Voronoi Diagram • For each point, draw the boundary of all points closest to it. • Each point’s sphere of influence in convex. • If noisy, can be bad. • http://www.cs.cornell.edu/Info/People/chew/Delaunay.html - nice applet.
Problems and solutions • Noise • Remove bad examples • Use voting • Bad distance measure • Use probability class vector • Memory • Remove unneeded examples
Voting schemes • K nearest neighbor • Let all the closest k neighbors vote (use k odd) • Kernel K(x,y) – a similarity function • Let everyone vote, with decreasing weight according to K(x,y) • Ex: K(x,y) = e^(-distance(x,y)^2) • Ex. K(x,y) = inner product of x and y • Ex K(x,y) = inner product of f(x) and f(y) where f is some mapping of x and y into R^n.
Choosing the parameter K • Divide data into train and test • Run multiple values of k on train • Choose k that does best on test.

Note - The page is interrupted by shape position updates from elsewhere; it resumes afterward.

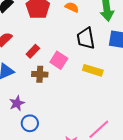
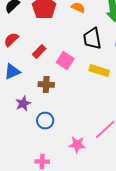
brown cross: (40, 74) -> (46, 85), moved
blue circle: (30, 123) -> (45, 121), moved

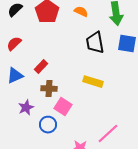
red rectangle: (39, 52) -> (41, 67), moved
pink square: (65, 61) -> (63, 107), moved
yellow rectangle: (99, 71) -> (93, 82), moved

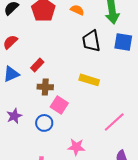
purple star: (26, 108) -> (14, 116), moved
pink line: (108, 134) -> (114, 122), moved

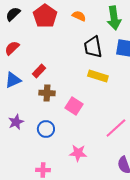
yellow rectangle: (89, 80) -> (98, 76), moved
pink square: (59, 105) -> (74, 106), moved

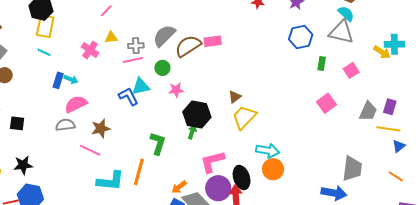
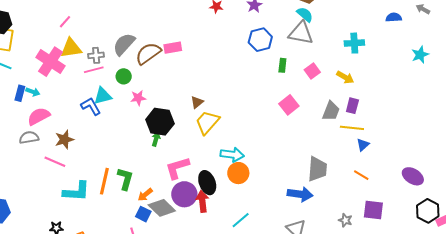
yellow triangle: (111, 37) -> (71, 48), size x1.6
pink cross: (90, 50) -> (50, 62), size x1.6
yellow arrow: (382, 52) -> (345, 77), moved
green L-shape: (158, 143) -> (125, 179), moved

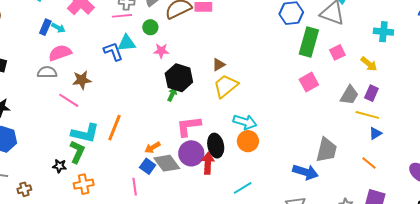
green rectangle: (282, 65) -> (309, 42), size x2.0
green L-shape: (125, 179) -> (77, 152), moved

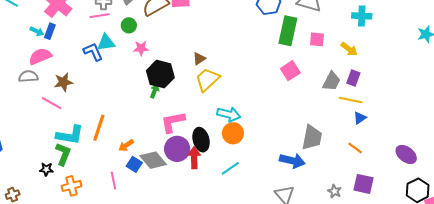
blue rectangle: (45, 27) -> (50, 31), moved
pink square: (337, 52) -> (317, 39), turned 35
orange arrow: (153, 147) -> (126, 145), moved
pink line: (135, 187) -> (113, 181), moved
cyan line: (243, 188) -> (230, 168), moved

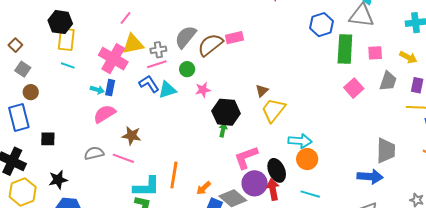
blue L-shape: (93, 52) -> (149, 84), moved
gray semicircle: (28, 76) -> (94, 153), moved
gray trapezoid: (331, 81) -> (388, 81), moved
brown star: (63, 82) -> (132, 136), turned 30
cyan line: (230, 168) -> (310, 194), turned 60

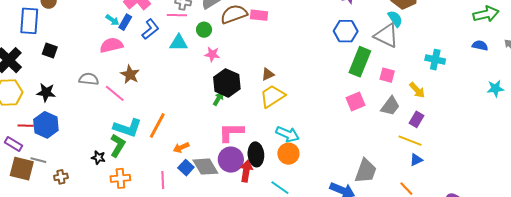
blue L-shape: (149, 84) -> (150, 29), moved, turned 65

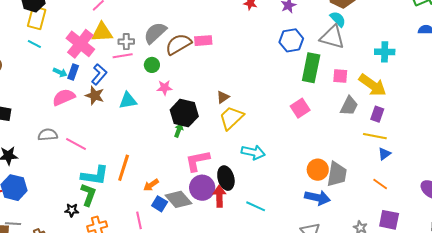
cyan triangle: (179, 43) -> (128, 101), moved
brown star: (130, 75) -> (95, 95), moved
yellow arrow: (417, 90) -> (373, 85), size x1.6
pink square: (356, 102) -> (300, 108), moved
orange circle: (288, 154) -> (318, 170), moved

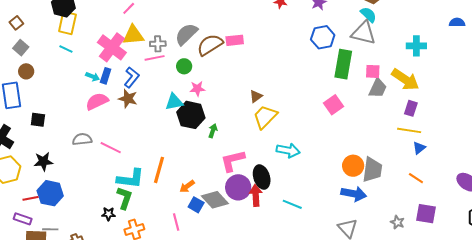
cyan triangle: (128, 101) -> (174, 102), moved
gray trapezoid: (349, 106) -> (378, 88), moved
black hexagon: (184, 113) -> (191, 115), moved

NOT • This is a serious methological error • You have used test data to pick the k. • Common in commercial evaluation of systems • Occasional in academic papers
Fix: Internal Cross-validation • This can be used for selecting any parameter. • Divide Data into Train and Test. • Now do 10-fold CV on the training data to determine the appropriate value of k. • Note: never touch the test data.

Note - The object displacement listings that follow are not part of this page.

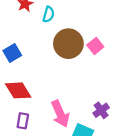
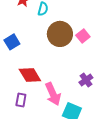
red diamond: (18, 90) -> (30, 75), moved
purple cross: (101, 110) -> (86, 80), moved

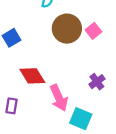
purple rectangle: (21, 100) -> (11, 106), moved

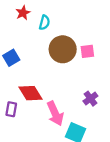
pink square: (93, 31) -> (87, 51), turned 32
purple rectangle: (11, 106) -> (11, 109), moved

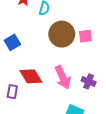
purple cross: (90, 99) -> (89, 81), turned -32
pink arrow: (55, 114) -> (63, 77), moved

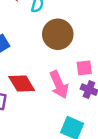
pink square: (85, 36) -> (84, 68), moved

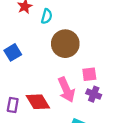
red diamond: (22, 83) -> (38, 102), moved

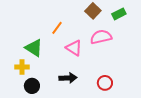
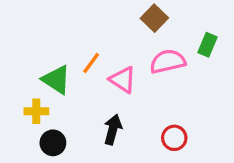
green rectangle: (119, 14) -> (208, 45), moved, turned -40
orange line: (57, 28) -> (91, 63), moved
black arrow: (68, 78) -> (113, 130), turned -72

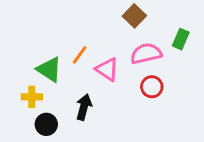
black arrow: (113, 130) -> (84, 107), moved
red circle: (174, 138) -> (152, 87), moved

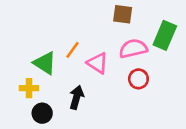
brown square: (134, 16) -> (123, 14), turned -36
green rectangle: (181, 39) -> (165, 35), size x1.5

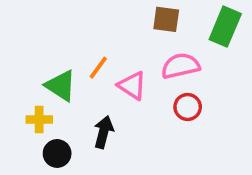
green rectangle: (165, 35) -> (225, 27), moved

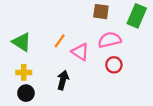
green triangle: (61, 86) -> (22, 42), moved
black circle: (57, 153) -> (26, 93), moved

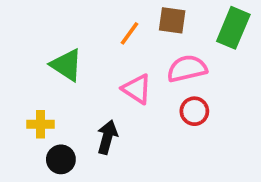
orange line: (60, 41) -> (129, 33), moved
green triangle: (22, 42) -> (66, 65), moved
black circle: (26, 93) -> (61, 159), moved

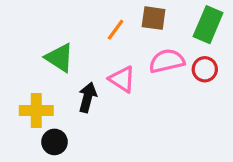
red circle: (194, 111) -> (205, 69), moved
yellow cross: (41, 124) -> (36, 111), size x1.4
black arrow: (107, 137) -> (88, 97), moved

Probability Class Vector • Let A be an attribute with values v1, v2,..vn • Suppose class C1,C2,..Ck • Prob Class Vector for vi is: <P(C1|A=vi),P(C2|A=vi),..P(Ck|A=vi)> • Distance(vi,vj) = distance between probability class vectors.
Weather data @relation weather @attribute outlook {sunny, overcast, rainy} @attribute temperature real @attribute humidity real @attribute windy {TRUE, FALSE} @attribute play {yes, no} @data sunny,85,85,FALSE,no sunny,80,90,TRUE,no overcast,83,86,FALSE,yes rainy,70,96,FALSE,yes rainy,68,80,FALSE,yes rainy,65,70,TRUE,no overcast,64,65,TRUE,yes sunny,72,95,FALSE,no sunny,69,70,FALSE,yes rainy,75,80,FALSE,yes sunny,75,70,TRUE,yes overcast,72,90,TRUE,yes overcast,81,75,FALSE,yes rainy,71,91,TRUE,no
Distance(sunny,rainy) =? <P(play = yes|sunny), P(play=no|sunny)> = < 2/5, 3/5> = prob class vector for sunny <P(play = yes|rainy), P(play= no|rainy)> = <3/5,2/5> Distance(sunny,rainy) = 1/5*sqrt(2). Similarly: distance(sunny,overcast) = d(<2/5,3/5>, <4/4,0/4>) = 2/5*sqrt(2)

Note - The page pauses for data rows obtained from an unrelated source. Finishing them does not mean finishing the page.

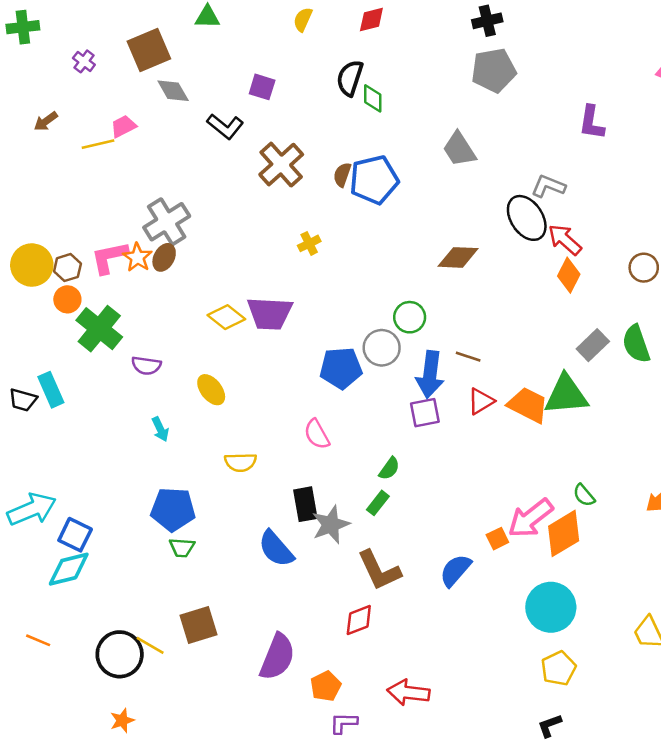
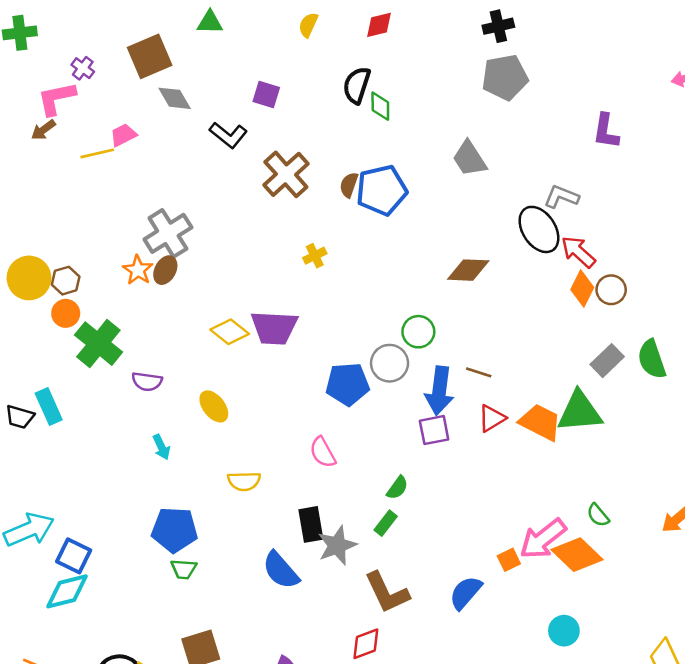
pink L-shape: (109, 257) -> (57, 98), moved
brown circle: (644, 268) -> (611, 290), moved
orange diamond: (564, 533) -> (577, 555), turned 75
cyan circle: (551, 607) -> (564, 631), size x0.6

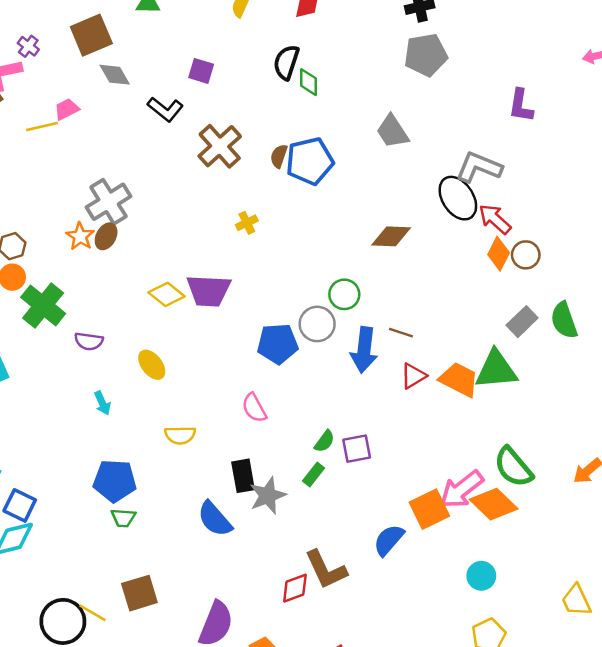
gray L-shape: (561, 197) -> (479, 167), size x1.4
purple square: (434, 430) -> (357, 449), moved
green semicircle: (598, 515) -> (513, 467), size x1.8
orange square: (509, 560) -> (429, 509), size x1.8
brown L-shape: (387, 593) -> (326, 570), moved

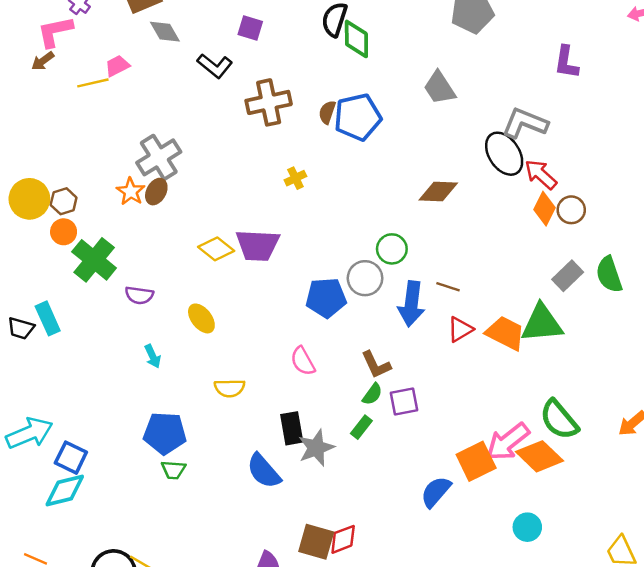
green diamond: (309, 82) -> (356, 39), size x1.4
brown cross: (220, 146) -> (269, 102), turned 30
brown L-shape: (326, 570) -> (376, 365), moved, size x0.7
brown square: (139, 593) -> (316, 542), moved, turned 33

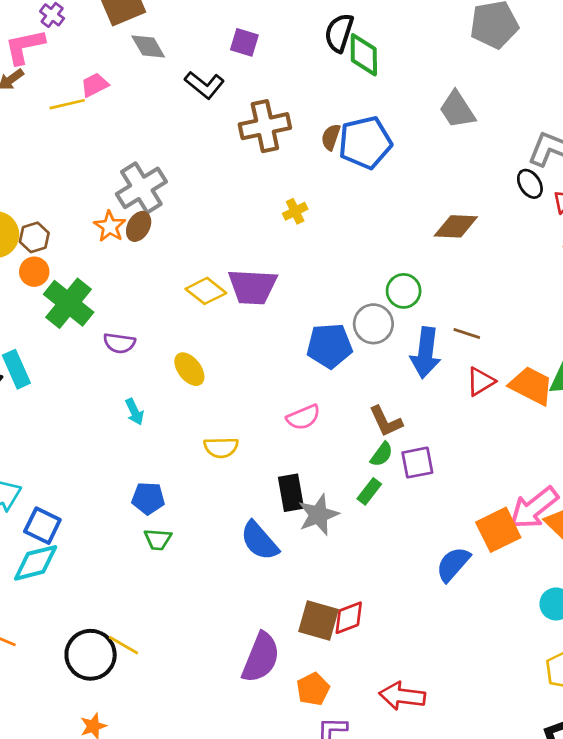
black ellipse: (504, 154) -> (530, 184), size x0.6
pink semicircle: (303, 361) -> (303, 417), turned -84
blue pentagon: (165, 433) -> (148, 498), size x0.7

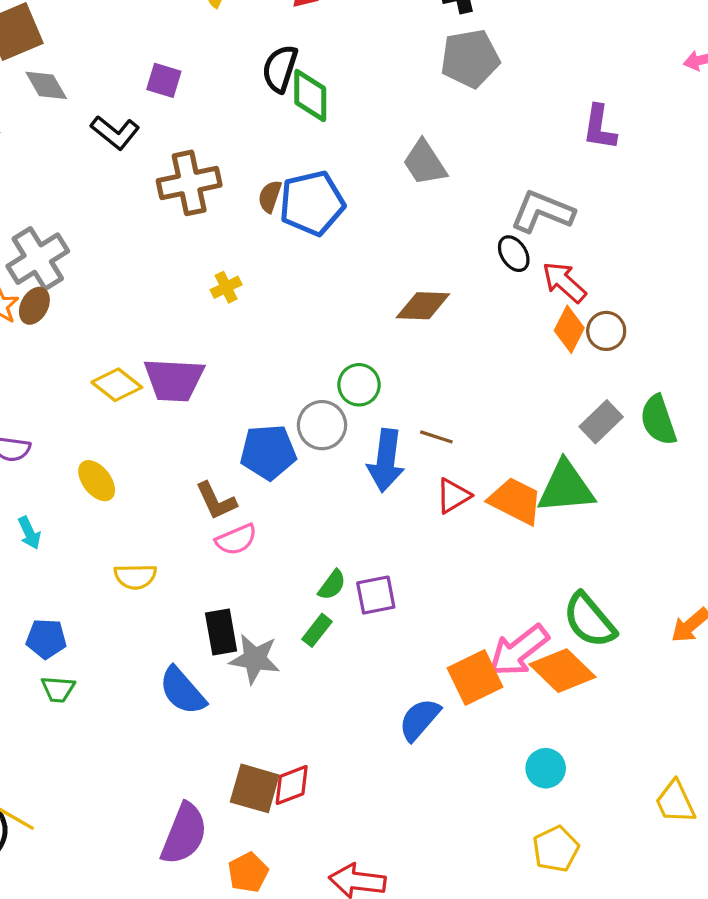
brown L-shape: (386, 421) -> (216, 501), moved
gray star: (318, 515) -> (255, 659), turned 30

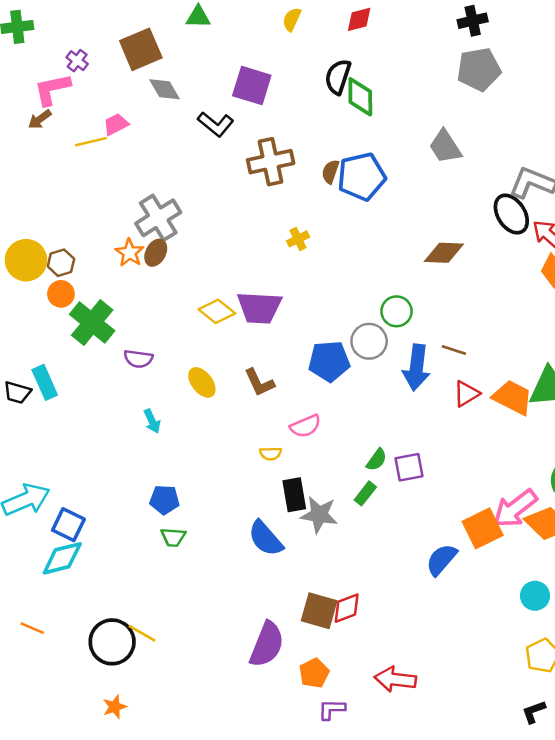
purple square: (164, 80) -> (252, 86), size x1.5
black ellipse: (514, 254) -> (511, 214), size x1.5
brown L-shape: (216, 501) -> (259, 382), moved
yellow semicircle: (135, 577) -> (271, 454), moved, size x0.7

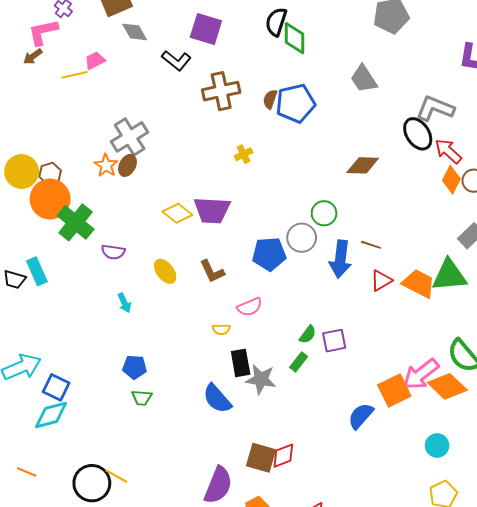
orange circle: (61, 294) -> (50, 199), size x1.8

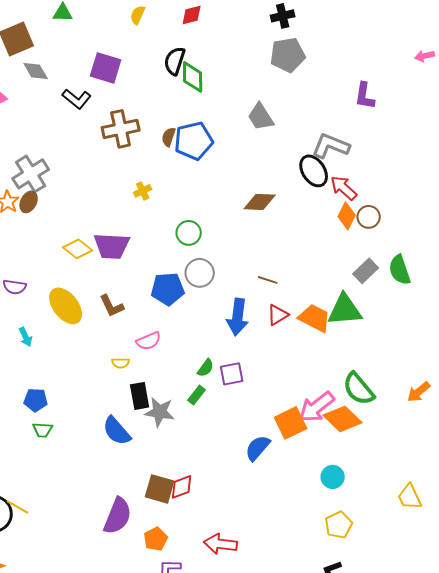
green circle: (324, 213) -> (189, 233), moved
blue arrow: (340, 259) -> (238, 317), moved
yellow ellipse: (165, 271) -> (66, 306), size x1.5

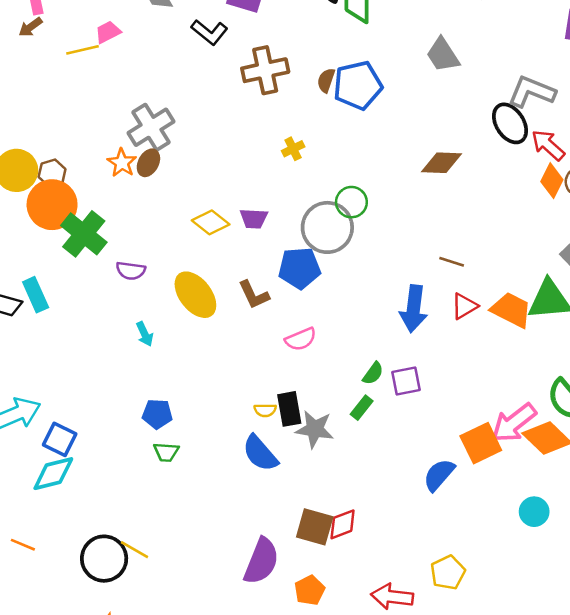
purple trapezoid: (112, 246) -> (254, 219), size x0.6
gray circle: (200, 273) -> (327, 227), moved, size x1.4
blue pentagon: (168, 289) -> (299, 268), moved
yellow semicircle: (121, 363) -> (265, 410), moved
yellow pentagon: (339, 525) -> (448, 573), moved

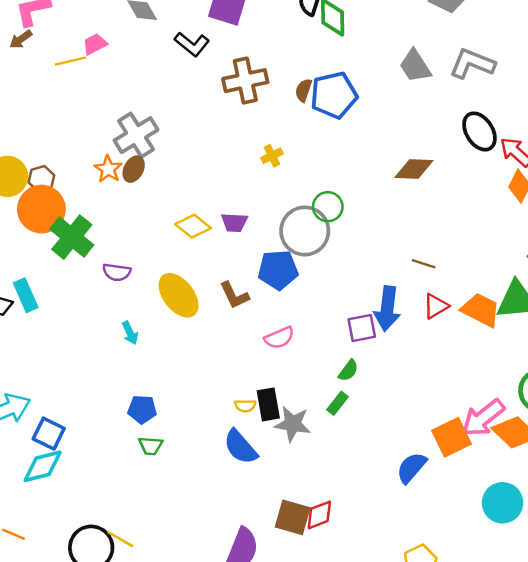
gray L-shape: (532, 92) -> (472, 64), moved
purple square: (406, 381) -> (362, 328), moved
cyan circle: (534, 512) -> (503, 503), size x1.4

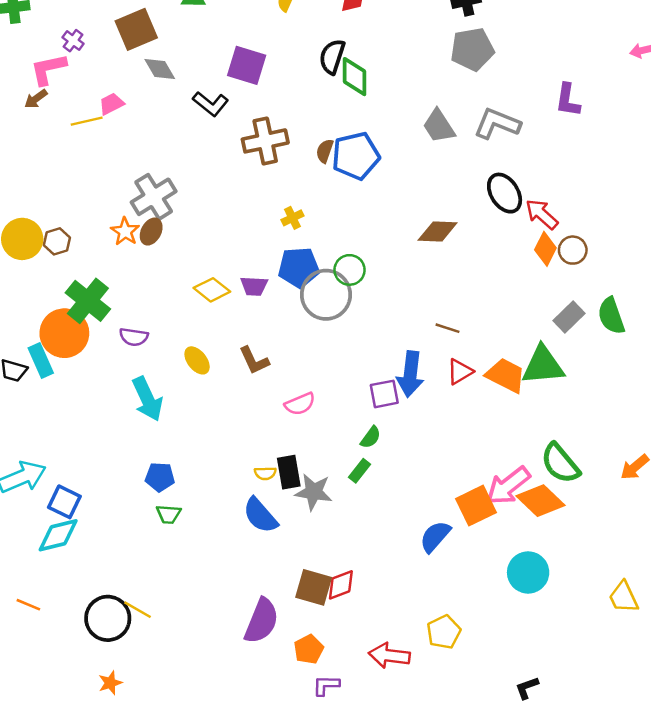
orange circle: (41, 209) -> (64, 333), moved
blue pentagon: (278, 270) -> (299, 267), moved
yellow ellipse: (179, 295) -> (197, 360), size x0.6
cyan arrow: (130, 333) -> (147, 399), size x1.8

PCV • If an attribute is irrelevant and v and v’ are values, then PCV(v) ~ PCV(v’) so the distance will be close to 0. • This discounts irrelevant attributes. • It also works for real-attributes, after binning. • Binning is a way to make real-values symbolic. Simple break data into k bins, eg. K = 5 or 10 seems to work. Or use DTs.
Regression by NN • If 1-NN, use value of nearest example • If k-nn, interpolate values of k nearest neighbors. • Kernel methods work to. You avoid choice of k, but hide it in choice of kernel function.
Summary • NN works for multi-class and regression. • Sometimes called “poor man’s neural net’’ • With enough data, it achieves ½ the “bayes optimal” error rate. • Mislead by bad examples and bad features. • Separates classes via piecewise linear boundaries.